Roberts (1992) memaparkan bahwa perkembangan konsep stakeholder dibagi menjadi tiga yaitu model perencanaan perusahaan, kebijakan bisnis dan corporate social responsibility. Pengungkapan tanggung jawab sosial dan lingkungan merupakan bagian dari komunikasi antara perusahaan dengan stakeholder-nya. Oleh karena itu, ketika stakeholder mengendalikan sumber ekonomi yang penting bagi perusahaan, maka perusahaan akan bereaksi dengan cara yang memuaskan keinginan stakeholder (Ghozali & Chariri, 2007).
Teori stakeholder secara eksplisit mempertimbangkan akan dampak kebijakan pengungkapan perusahaan ketika ada perbedaan kelompok stakeholder dalam sebuah perusahaan. Pengungkapan informasi oleh perusahaan dijadikan alat manajemen untuk mengelola kebutuhan informasi yang dibutuhkan oleh berbagai kelompok (stakeholders). Oleh karena itu, manajemen mengungkapkan informasi tanggung jawab sosial dan lingkungan ini dalam rangka mengelola stakeholder agar perusahaan mendapatkan dukungan dari mereka. Dukungan tersebut dapat berpengaruh terhadap kelangsungan hidup perusahaan (Gray, dkk., 1995).
Sumber: https://accounting.binus.ac.id/2023/11/01/memahami-konsep-dasar-teori-stakeholder/
Teori Keagenan (Agency Theory)
Teori Keagenan (Agency Theory) menjelaskan adanya konflik kepentingan yang terjadi antara agen dengan principal. Principal adalah pemegang saham atau investor sedangkan agen adalah orang yang diberi kuasa oleh principal yaitu manajemen untuk mengelola perusahaan yang terdiri dari dewan komisaris dan dewan direksi. Adanya pemisahan kepemilikan oleh principal dan pengendalian oleh agen dalam sebuah organisasi cenderung menimbulkan konflik keagenan antara principal dan agen. Teori agensi ini muncul untuk mengatasi konflik agensi yang dapat terjadi dalam hubungan keagenan. Di dalam teori keagenan dikatakan bahwa hubungan keagenan timbul ketika salah satu pihak (principal) memberi kuasa kepada pihak lain (agen) untuk melakukan beberapa jasa untuk kepentingannya yang melibatkan pendelegasian beberapa otoritas pembuatan keputusan kepada agen.

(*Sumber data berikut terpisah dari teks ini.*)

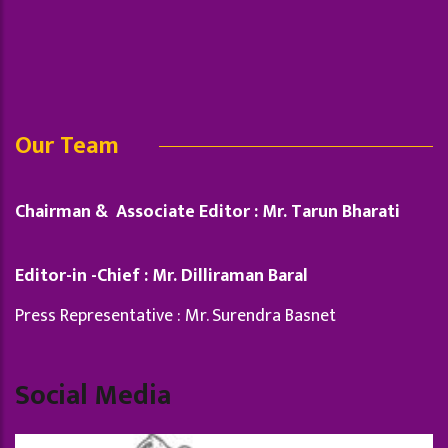
Our Team
Chairman & Associate Editor : Mr. Tarun Bharati
Editor-in -Chief : Mr. Dilliraman Baral
Press Representative : Mr. Surendra Basnet
Social Media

Dalam kontrak ini agen berkewajiban untuk melakukan hal-hal yang memberikan manfaat dan meningkatkan kesejahteraan principal (Jensen & Meckling, 1976).
Principal ingin mengetahui segala informasi termasuk aktivitas manajemen, yang terkait dengan investasi atau dananya dalam perusahaan. Hal ini dilakukan dengan meminta laporan pertanggungjawaban pada agen (manajemen). Laporan tersebut akan digunakan oleh principal sebagai landasan dalam menilai kinerja manajemen. Tetapi, yang seringkali terjadi adalah kecenderungan manajemen untuk melakukan tindakan yang membuat laporannya kelihatan baik, sehingga kinerjanya pun dianggap baik. Manajemen seringkali melakukan sesuatu yang dapat menguntungkan dirinya sendiri yaitu dengan memaksimumkan laba manajemen yang dilakukan dengan manajemen laba (earnings management).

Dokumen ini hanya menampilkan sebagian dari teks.